Walking ahead of my parents, sister and girlfriend towards the Town Hall on the night of the count, was a very odd feeling. A degree in politics, seven years as a school governor, six as a magistrate, had sold my stable family businesses, hours of walking, and thousands upon thousands of leaflets, committing to this direction, was all for a decision that was now completely past any control and in the hands of others. Anyone who has stood in an election will be very familiar with this feeling whether the seats are safe or not. There is always the niggling ‘what if it was not enough’. I thought of Schrodingers cat.
We were met with friendly faces all wearing blue rosettes, exchanged pleasantries with those from some colours, blankly ignored others wearing certain colours, while we were all taking samples from the all important boxes. I am as ever and will always be so grateful for the strength and support of my other ward Councillors Ken and David- who I at times forgot was also standing for reelection!- their reassurance, calm and composure. Other friends with their words of support and concern helped immensely. Agent Alex Hall’s directing gave us all something to do and with the data slowly coming in, the picture becoming more and more clearer, we all began to relax.
Come Friday morning we resumed the count. Armed with Alex’s complied numbers we knew roughly that the seats were all ours. While taking a moment outside the main hall, I saw the one of the other candidates being interviewed by the Sutton Local. “We believe the results are too close to call and are confident of a good result, hopefully we will see the first UKIP Councillor in Sutton..’ he caught my eye before telling the interviewer he would rather continue away from where people would overhear. I smiled and offered to leave the hallway. Catching the interviewer after I offered “it really isn’t going to be that close” “How do you know?” He asked. “I’m the other candidate”.

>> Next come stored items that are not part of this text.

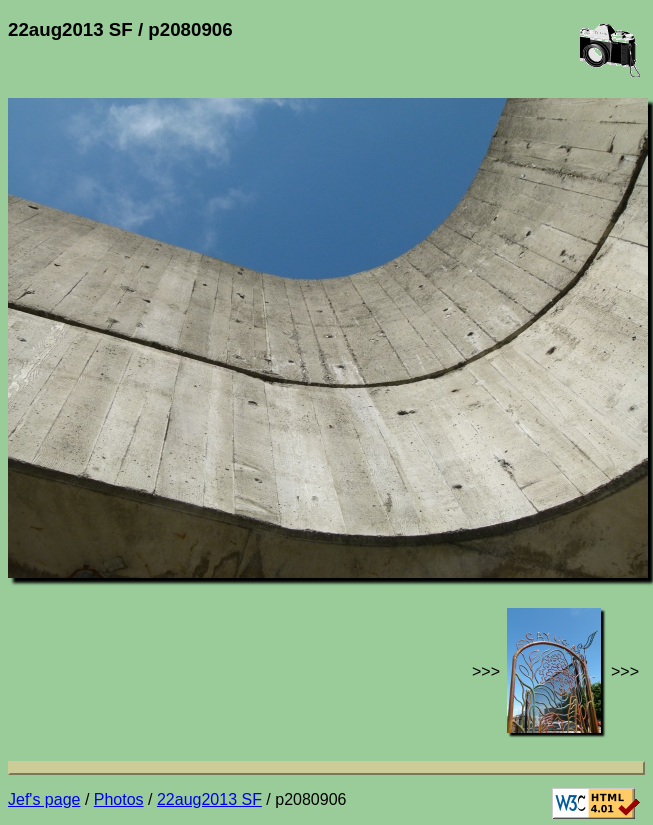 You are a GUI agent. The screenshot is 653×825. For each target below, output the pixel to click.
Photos (119, 799)
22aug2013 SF (209, 799)
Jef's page (44, 799) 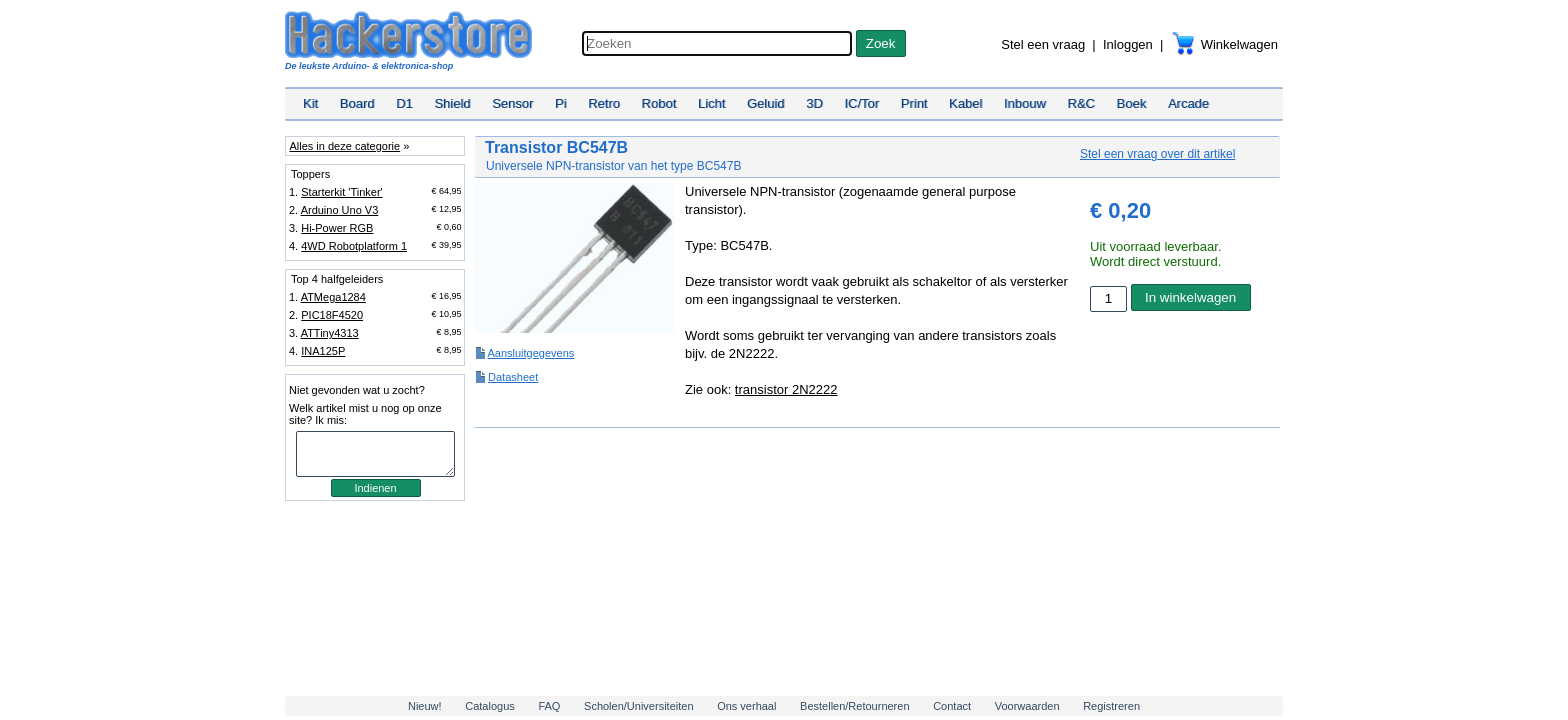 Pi (561, 103)
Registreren (1111, 706)
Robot (659, 103)
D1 (404, 103)
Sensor (512, 103)
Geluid (766, 103)
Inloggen (1128, 44)
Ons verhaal (746, 706)
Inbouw (1025, 103)
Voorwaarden (1027, 706)
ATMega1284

The initial candidates’ announcement was a very special moment. The returning officer gathered all the candidates and their agents in a corner and slowly read out the results. David and I beamed at each other and shook hands with each other and then everyone else. I hugged my family, Ken, others came over, others smiled and nodded from across the room, the whole association it felt came together to share this moment of collective achievement and happiness for us all. The counting staff looked on from their seats at the five of us hugging, smiling, relieved. David’s wife Kay shed a few tears, my dad had something in his eye. I realised how much they had been working for this moment too, how much it meant to them, their own anxieties and their sense of pride in what we had all sacrificed being worth it.